Clarity is the degree of transparency and freedom from inclusions. An opal’s clarity can range all the way from completely transparent to opaque. Experts prize different levels of clarity for different opal types. Inclusions and potch lines and are not to be confused with cracks. A crack line reflects light and greatly devalues an Opal.
An opal’s Cut will maximize its color, pattern, and clarity. Therefore, you will find that many exceptional opals might not be cut to standard sizes and shapes. Domed surfaces often give the best play-of-color.
Another important note: Buying opal in person is preferable to buying online. Why? Because opals are notoriously difficult to photograph, sellers may enhance their pictures to make a stone look better, often altering the opal’s true play of color.

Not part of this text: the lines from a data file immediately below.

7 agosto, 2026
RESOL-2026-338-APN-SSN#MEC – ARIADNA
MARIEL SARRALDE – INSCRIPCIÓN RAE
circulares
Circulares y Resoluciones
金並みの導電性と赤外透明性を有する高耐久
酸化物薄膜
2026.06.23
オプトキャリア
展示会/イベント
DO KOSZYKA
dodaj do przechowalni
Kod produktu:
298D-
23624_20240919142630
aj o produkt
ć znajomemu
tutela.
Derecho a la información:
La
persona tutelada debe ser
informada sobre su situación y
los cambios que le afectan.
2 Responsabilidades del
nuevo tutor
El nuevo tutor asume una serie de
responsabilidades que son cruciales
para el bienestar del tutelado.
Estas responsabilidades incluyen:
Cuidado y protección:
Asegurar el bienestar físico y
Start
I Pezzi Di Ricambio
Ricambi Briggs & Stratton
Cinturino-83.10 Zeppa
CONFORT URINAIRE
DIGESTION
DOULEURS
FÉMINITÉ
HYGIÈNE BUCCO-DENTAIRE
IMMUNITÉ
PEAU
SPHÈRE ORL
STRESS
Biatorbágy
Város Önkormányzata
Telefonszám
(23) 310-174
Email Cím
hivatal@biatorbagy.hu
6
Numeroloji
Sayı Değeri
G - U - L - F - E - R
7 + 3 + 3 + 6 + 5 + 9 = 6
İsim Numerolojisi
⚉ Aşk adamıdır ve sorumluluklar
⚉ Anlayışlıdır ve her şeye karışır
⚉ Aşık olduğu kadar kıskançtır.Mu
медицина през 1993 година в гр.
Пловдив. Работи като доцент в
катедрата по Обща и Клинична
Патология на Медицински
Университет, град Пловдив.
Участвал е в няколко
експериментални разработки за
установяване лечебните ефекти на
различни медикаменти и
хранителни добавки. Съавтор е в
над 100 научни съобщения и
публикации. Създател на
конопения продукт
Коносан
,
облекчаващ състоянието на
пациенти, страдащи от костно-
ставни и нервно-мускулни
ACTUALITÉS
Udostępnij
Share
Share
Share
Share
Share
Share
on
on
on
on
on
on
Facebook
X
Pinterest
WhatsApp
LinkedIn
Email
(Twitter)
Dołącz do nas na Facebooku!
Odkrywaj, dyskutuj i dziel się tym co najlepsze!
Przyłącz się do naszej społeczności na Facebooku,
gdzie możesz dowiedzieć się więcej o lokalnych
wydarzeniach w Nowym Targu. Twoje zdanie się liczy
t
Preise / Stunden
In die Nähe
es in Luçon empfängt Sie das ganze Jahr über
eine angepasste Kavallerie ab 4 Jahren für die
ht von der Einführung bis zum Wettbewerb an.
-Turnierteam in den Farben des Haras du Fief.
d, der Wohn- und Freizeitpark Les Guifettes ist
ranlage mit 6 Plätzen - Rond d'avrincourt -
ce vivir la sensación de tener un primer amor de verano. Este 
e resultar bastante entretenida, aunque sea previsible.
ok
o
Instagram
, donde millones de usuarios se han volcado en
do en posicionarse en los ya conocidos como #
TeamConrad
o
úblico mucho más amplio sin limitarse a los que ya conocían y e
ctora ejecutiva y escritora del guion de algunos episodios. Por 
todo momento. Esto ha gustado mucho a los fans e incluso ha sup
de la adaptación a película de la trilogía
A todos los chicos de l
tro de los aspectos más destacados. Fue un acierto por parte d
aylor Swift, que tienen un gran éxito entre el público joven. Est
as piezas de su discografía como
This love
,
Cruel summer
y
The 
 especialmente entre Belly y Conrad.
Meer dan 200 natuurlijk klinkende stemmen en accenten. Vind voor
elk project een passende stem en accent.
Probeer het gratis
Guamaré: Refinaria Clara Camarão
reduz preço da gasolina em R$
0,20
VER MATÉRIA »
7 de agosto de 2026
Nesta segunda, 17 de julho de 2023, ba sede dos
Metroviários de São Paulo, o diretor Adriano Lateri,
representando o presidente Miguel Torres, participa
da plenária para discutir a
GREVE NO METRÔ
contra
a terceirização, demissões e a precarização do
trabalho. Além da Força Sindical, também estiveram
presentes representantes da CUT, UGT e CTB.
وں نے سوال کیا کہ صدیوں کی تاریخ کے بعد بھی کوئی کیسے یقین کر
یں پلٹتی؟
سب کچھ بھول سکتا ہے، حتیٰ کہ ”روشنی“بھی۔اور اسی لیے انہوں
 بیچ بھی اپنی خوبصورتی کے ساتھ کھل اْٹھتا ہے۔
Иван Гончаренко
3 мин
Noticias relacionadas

With an opal, you really should see it to believe it!
How to Care for Opal Jewelry
Opal hardness is variable depending on its exact composition and formation conditions, and ranges from 5 to 6.5 on the Mohs scale. Its toughness is very poor to fair, making opal a gem that is suitable for jewelry, but perhaps not for pieces that can receive heavy or frequent wear like bracelets and engagement rings (see our post on the 4 Most Popular Engagement Gemstones). High heat or sudden temperature changes can also cause opal to fracture. The only safe way to clean opal is with warm, soapy water. As always, remember that Bremer Jewelry will clean your opal jewelry safely for FREE!